Bestwick’s experience combined with Manske and Burr’s individual, natural comfort in front of the camera really helps fill the void that the script of the show sometimes lacks.
But the hosts are not the only things to rave about with this show; NASCAR Now has also really become a great forum for breaking news, similar to what its predecessor RPM2Night used to be back in the day.
For example, early last week Nationwide Series driver Chase Miller made an exclusive announcement on the show about Verizon Wireless and Motorola teaming up with GEM to expand his NNS program on the No. 9 Dodge. The analysts and news breakers also push this program to the next level; Marty Smith, Terry Blount, David Newton and Angelique Chengelis really convey their garage sources well, making the viewers feel like they have an inside view of the sport.
2) On the flip side of ESPN’s coverage is the integration of NASCAR into SportsCenter. On Saturday morning, anchor Josh Elliott announced the upcoming coverage of the Nationwide Series race in Mexico City, but somehow fused together, in a very convoluted way, references to the Sprint Cup Series. That led some blurry-eyed viewers rolling out of bed wondering which series was racing where; if you weren’t a hardcore fan, you would have definitely been left scratching your head.
The mess was another example of how ESPN’s non-racing programs have really struggled with NASCAR. SportsCenter’s crew – however schooled its personnel may be on the stick and ball sports – need to act like NASCAR is a legitimate sport, and show that by actually displaying some basic knowledge. Stock car racing is obviously important enough to be broadcast prominently on their station; so why aren’t they paying attention to it?
As long as the anchors still mess up NASCAR highlight reels, and as long as producers pick arbitrary parts of race highlights to show without really conveying the true story, the uneducated-on-NASCAR sports fan will remain that way at the end of this show.
3) This Week In NASCAR on Speed Channel is also a step up from what the Inside Nextel Cup show had been. In this newer version of the one-hour review, Steve Byrnes seems to reign in the personalities better than Dave Despain and Allen Bestwick had in the past (though I miss Despain a lot). The addition of Chad Knaus and the keeping of Greg Biffle also are good personnel moves for the show.
Of the mainstays, Michael Waltrip remains a hog for face time, but he undoubtedly makes the broadcast entertaining when he wants it to be. And Ken Schrader‘s just as much of an integral part of the show’s success; last week, he made an offhand comment about not knowing where he would be driving at Talladega, which gave viewers an exclusive almost-announcement of the next day’s news from BAM Racing. It’s another important lesson learned: breaking news mentioned innocuously on roundtable shows is always a plus.

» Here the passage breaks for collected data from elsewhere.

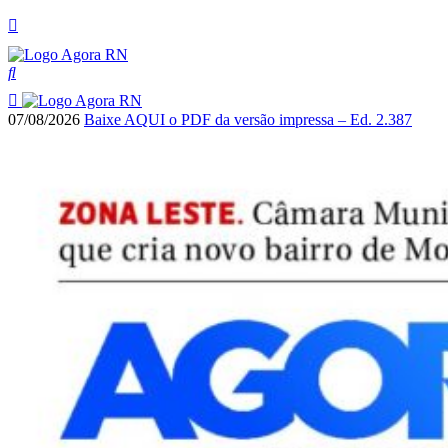
07/08/2026
Baixe AQUI o PDF da versão impressa – Ed. 2.387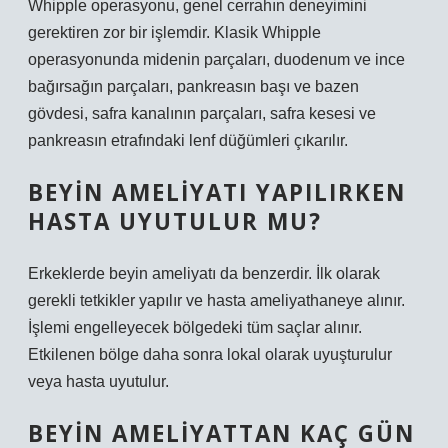
Whipple operasyonu, genel cerrahın deneyimini
gerektiren zor bir işlemdir. Klasik Whipple
operasyonunda midenin parçaları, duodenum ve ince
bağırsağın parçaları, pankreasın başı ve bazen
gövdesi, safra kanalının parçaları, safra kesesi ve
pankreasın etrafındaki lenf düğümleri çıkarılır.
BEYIN AMELIYATI YAPILIRKEN
HASTA UYUTULUR MU?
Erkeklerde beyin ameliyatı da benzerdir. İlk olarak
gerekli tetkikler yapılır ve hasta ameliyathaneye alınır.
İşlemi engelleyecek bölgedeki tüm saçlar alınır.
Etkilenen bölge daha sonra lokal olarak uyuşturulur
veya hasta uyutulur.
BEYIN AMELIYATTAN KAÇ GÜN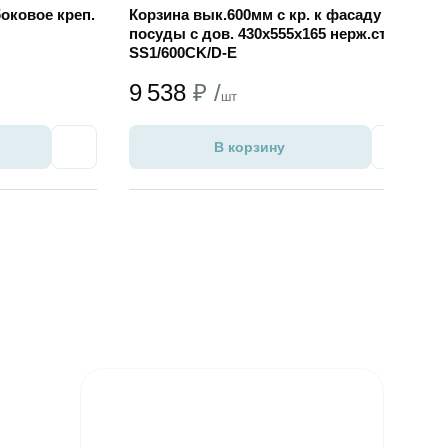
оковое креп.
Корзина вык.600мм с кр. к фасаду для
посуды с дов. 430х555х165 нерж.сталь,
SS1/600CK/D-E
9 538
₽ /
шт
В корзину
Избранное
Избран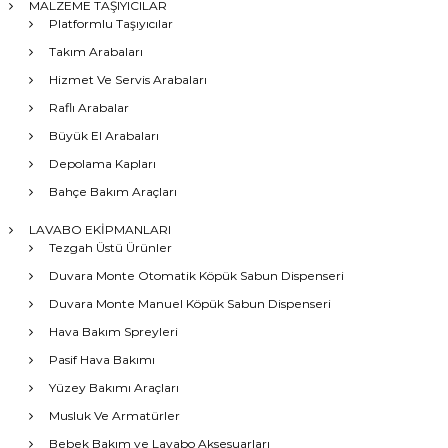
MALZEME TAŞIYICILAR
Platformlu Taşıyıcılar
Takım Arabaları
Hizmet Ve Servis Arabaları
Raflı Arabalar
Büyük El Arabaları
Depolama Kapları
Bahçe Bakım Araçları
LAVABO EKİPMANLARI
Tezgah Üstü Ürünler
Duvara Monte Otomatik Köpük Sabun Dispenseri
Duvara Monte Manuel Köpük Sabun Dispenseri
Hava Bakım Spreyleri
Pasif Hava Bakımı
Yüzey Bakımı Araçları
Musluk Ve Armatürler
Bebek Bakım ve Lavabo Aksesuarları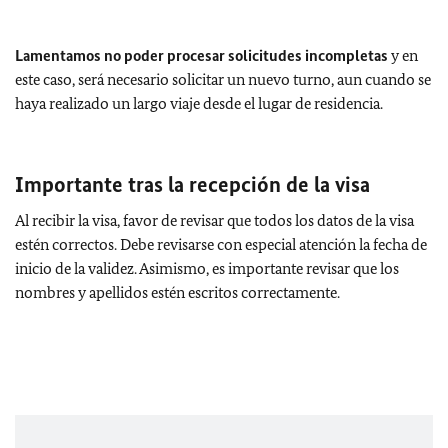
Lamentamos no poder procesar solicitudes incompletas
y en
este caso, será necesario solicitar un nuevo turno, aun cuando se
haya realizado un largo viaje desde el lugar de residencia.
Importante tras la recepción de la visa
Al recibir la visa, favor de revisar que todos los datos de la visa
estén correctos. Debe revisarse con especial atención la fecha de
inicio de la validez. Asimismo, es importante revisar que los
nombres y apellidos estén escritos correctamente.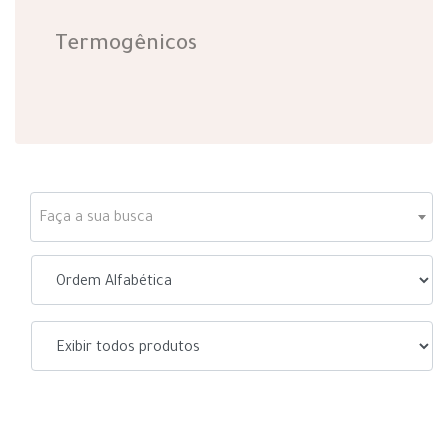
Termogênicos
Faça a sua busca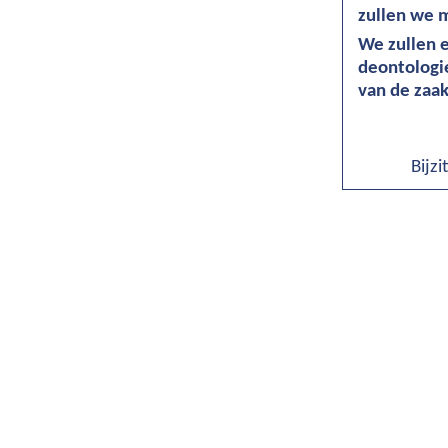
zullen we 
We zullen 
deontologie
van de zaak
Bijz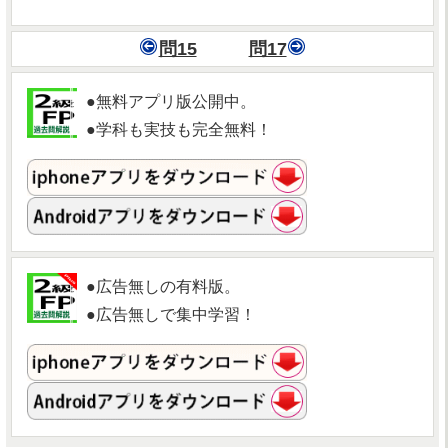
問15
問17
●無料アプリ版公開中。
●学科も実技も完全無料！
●広告無しの有料版。
●広告無しで集中学習！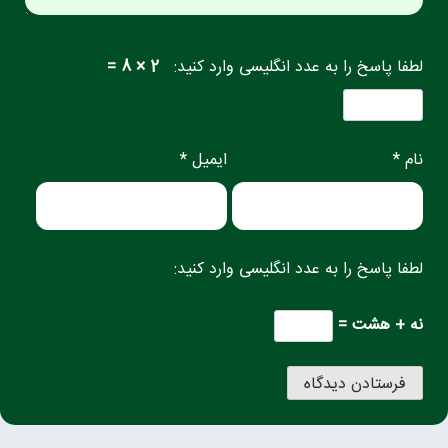
لطفا پاسخ را به عدد انگلیسی وارد کنید:
2 × 8 =
نام *
ایمیل *
لطفا پاسخ را به عدد انگلیسی وارد کنید:
نه + هشت =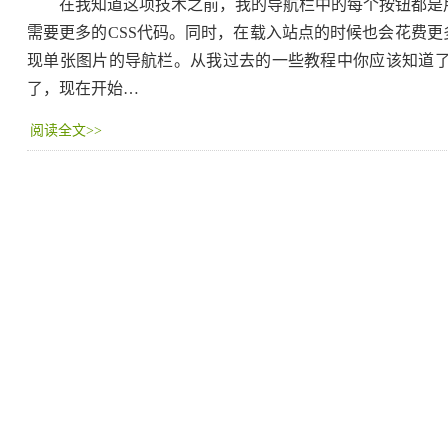
在我知道这项技术之前，我的导航栏中的每个按钮都是用
需要更多的CSS代码。同时，在载入站点的时候也会花费更
现单张图片的导航栏。从我过去的一些教程中你应该知道
了，现在开始…
阅读全文>>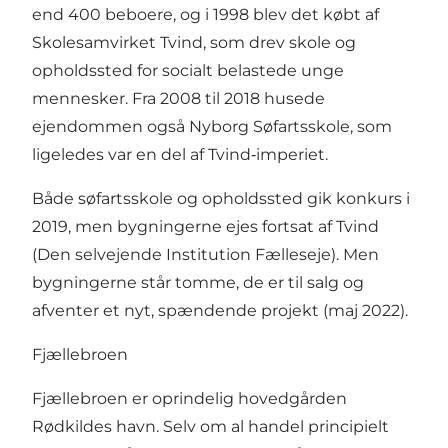
end 400 beboere, og i 1998 blev det købt af
Skolesamvirket Tvind, som drev skole og
opholdssted for socialt belastede unge
mennesker. Fra 2008 til 2018 husede
ejendommen også Nyborg Søfartsskole, som
ligeledes var en del af Tvind‑imperiet.
Både søfartsskole og opholdssted gik konkurs i
2019, men bygningerne ejes fortsat af Tvind
(Den selvejende Institution Fælleseje). Men
bygningerne står tomme, de er til salg og
afventer et nyt, spændende projekt (maj 2022).
Fjællebroen
Fjællebroen
er oprindelig hovedgården
Rødkildes havn. Selv om al handel principielt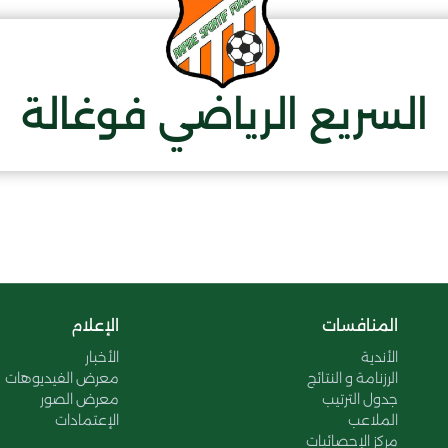
السريع الرياضي فوغالة
المنافسات
الإعلام
الأندية
الأخبار
الرزنامة و النتائج
معرض الفيديوهات
جدول الترتيب
معرض الصور
الملاعب
الإعتمادات
مركز الإحصائيات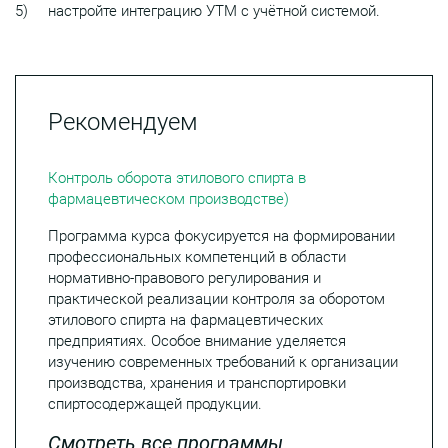
5) настройте интеграцию УТМ с учётной системой.
Рекомендуем
Контроль оборота этилового спирта в
фармацевтическом производстве)
Программа курса фокусируется на формировании
профессиональных компетенций в области
нормативно-правового регулирования и
практической реализации контроля за оборотом
этилового спирта на фармацевтических
предприятиях. Особое внимание уделяется
изучению современных требований к организации
производства, хранения и транспортировки
спиртосодержащей продукции.
Смотреть все программы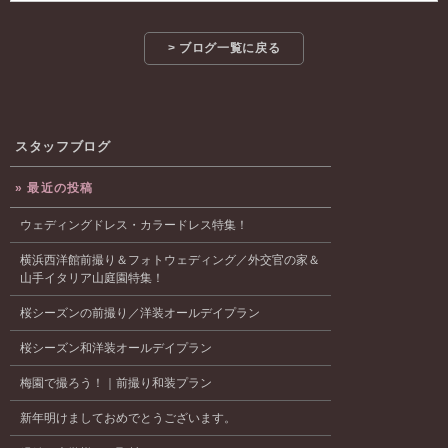
> ブログ一覧に戻る
スタッフブログ
» 最近の投稿
ウェディングドレス・カラードレス特集！
横浜西洋館前撮り＆フォトウェディング／外交官の家＆
山手イタリア山庭園特集！
桜シーズンの前撮り／洋装オールデイプラン
桜シーズン和洋装オールデイプラン
梅園で撮ろう！｜前撮り和装プラン
新年明けましておめでとうございます。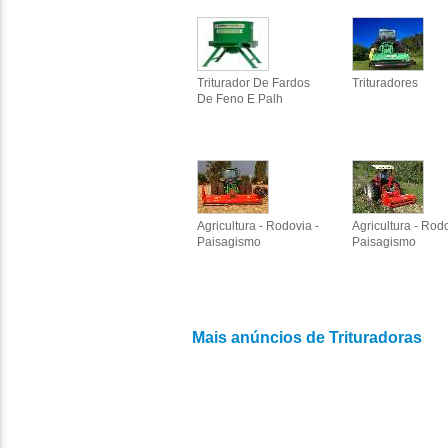
Triturador De Fardos
Trituradores
De Feno E Palh
Agricultura - Rodovia -
Agricultura - Rodo
Paisagismo
Paisagismo
Mais anúncios de Trituradoras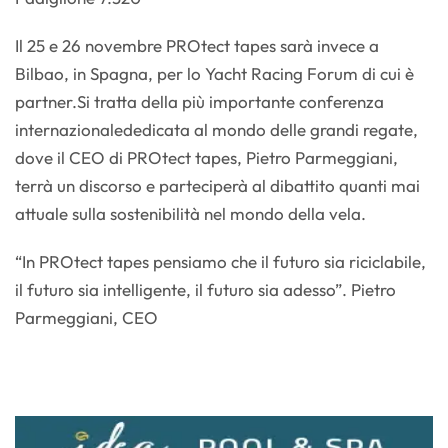
Il 25 e 26 novembre PROtect tapes sarà invece a
Bilbao, in Spagna, per lo Yacht Racing Forum di cui è
partner.Si tratta della più importante conferenza
internazionalededicata al mondo delle grandi regate,
dove il CEO di PROtect tapes, Pietro Parmeggiani,
terrà un discorso e parteciperà al dibattito quanti mai
attuale sulla sostenibilità nel mondo della vela.
“In PROtect tapes pensiamo che il futuro sia riciclabile,
il futuro sia intelligente, il futuro sia adesso”. Pietro
Parmeggiani, CEO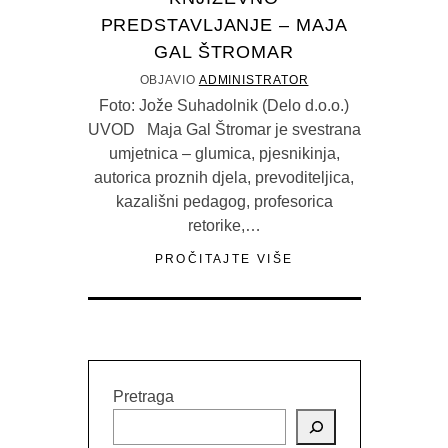
PREDSTAVLJANJE – MAJA
GAL ŠTROMAR
OBJAVIO
ADMINISTRATOR
Foto: Jože Suhadolnik (Delo d.o.o.)
UVOD Maja Gal Štromar je svestrana
umjetnica – glumica, pjesnikinja,
autorica proznih djela, prevoditeljica,
kazališni pedagog, profesorica
retorike,…
PROČITAJTE VIŠE
Pretraga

One thing to note here, though: If TWIN really wants to take their show to the next level, they would cover the Trucks and Nationwide Series more than they do.
4) Finally, major props to the print, internet, TV, and radio media for the intense coverage of all angles of the Aaron Fike-NASCAR drug testing policy story this week. ESPN the Magazine broke the story two weeks ago with writer Ryan McGee, and almost every racing publication and many others have run with it since. Considering what I thought was the limited amount of coverage on the policy in the past, I hope that these pleas generated by both the media and the fans will lead the sport in another direction with its policy.
Have a great week, and I will be back give you the latest in TV critique after Talla-dang-dega.